Re: Expand this past dev houses?

While I agree that bringing standards to publishers as well as developers is a great challenge that faces the industry, the issue of publishers in general is more complex than the comparatively simple demand for livable working conditions. There are certainly publishers that participate in flatly illegal and immoral activities as regards creating games, and they can be confronted on a case-by-case basis, but the larger problems facing publisher-developer relationships in particular can sometimes stem from developer issues as well. Right now, developers have the ability to make promises that they can't keep, in a very large way. The publisher has very little way of knowing whether the developer will actually deliver on those promises. They tend to rely on things like a past history of games shipped on time, which is fine but can be detrimental for small developers trying to get a foothold in the industry.

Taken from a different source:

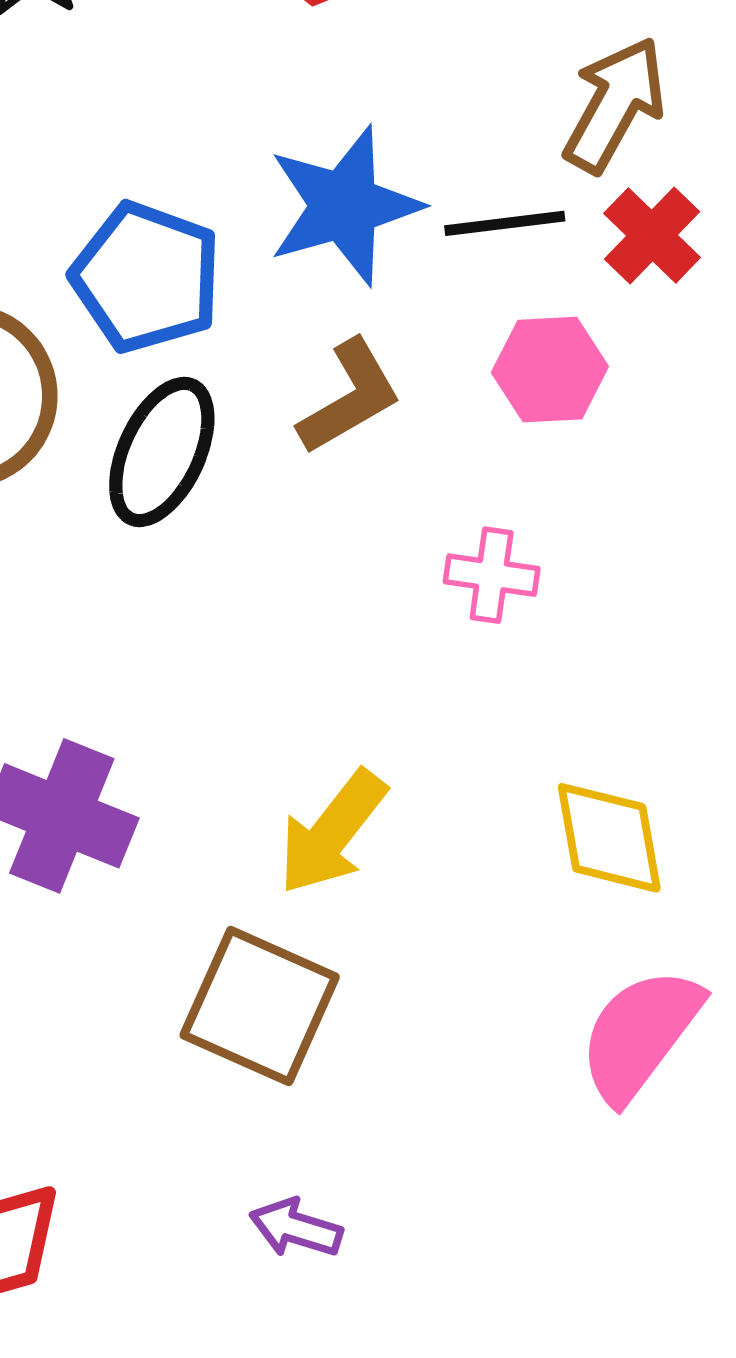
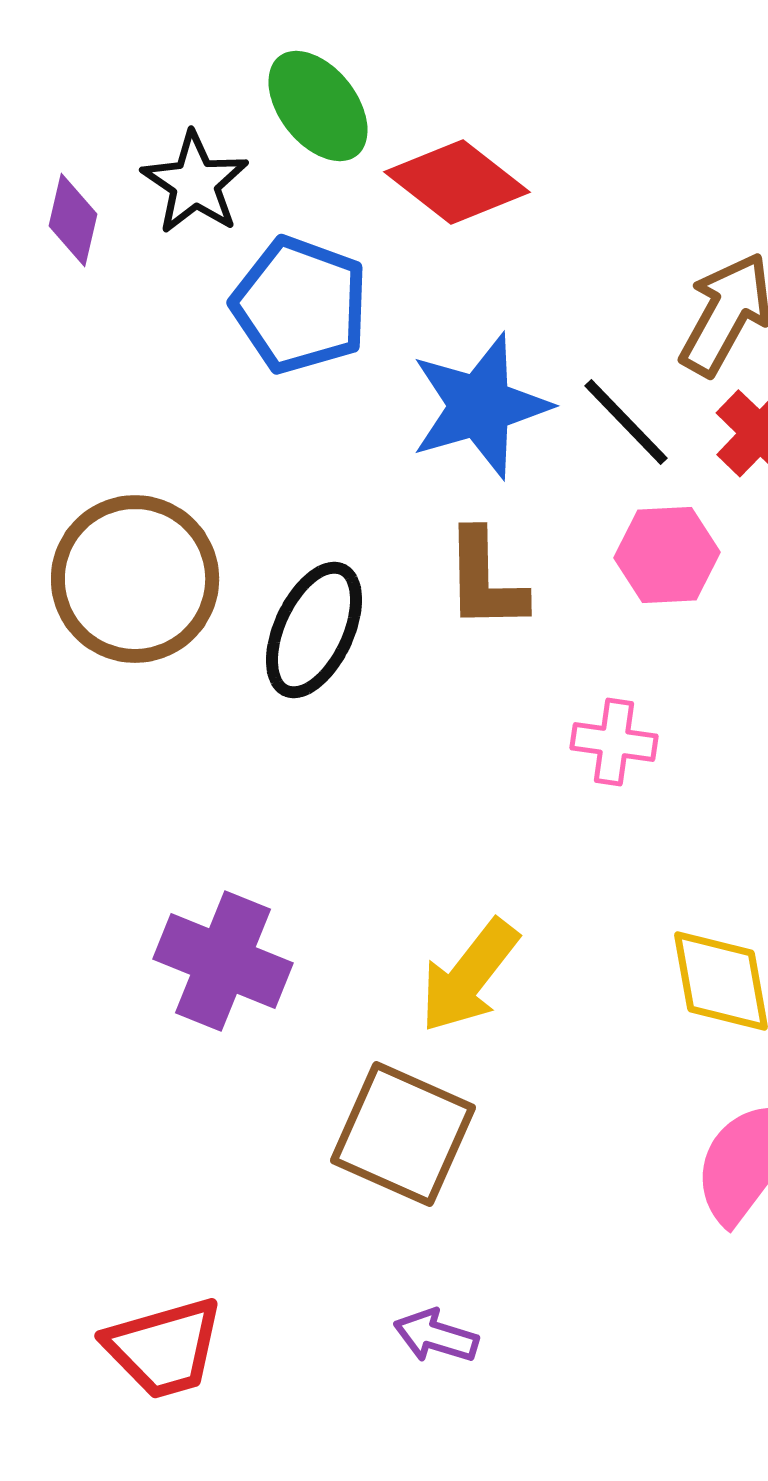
black line: (505, 223) -> (626, 422), turned 53
blue pentagon: (146, 277) -> (300, 305), moved
brown L-shape: (350, 397) -> (485, 580), turned 119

If we establish standards for the way games are made -- which is what is ultimately necessary to obtain consistent, livable working environments -- the benefits will carry over to publishers, who will then have a rubric to request of a given developer and ask if they are meeting those production standards before signing a contract.

In the cases that you mention, where a publisher deliberately under-reports sales, that's something of a different matter, and falls into the arena of the lawyers. As far as an overview of good and bad publishers... that gets into somewhat foggier legal territory, and tends to occur more behind the scenes than in the public eye. I'm not sure that Gamewatch has any ability to change that, or should.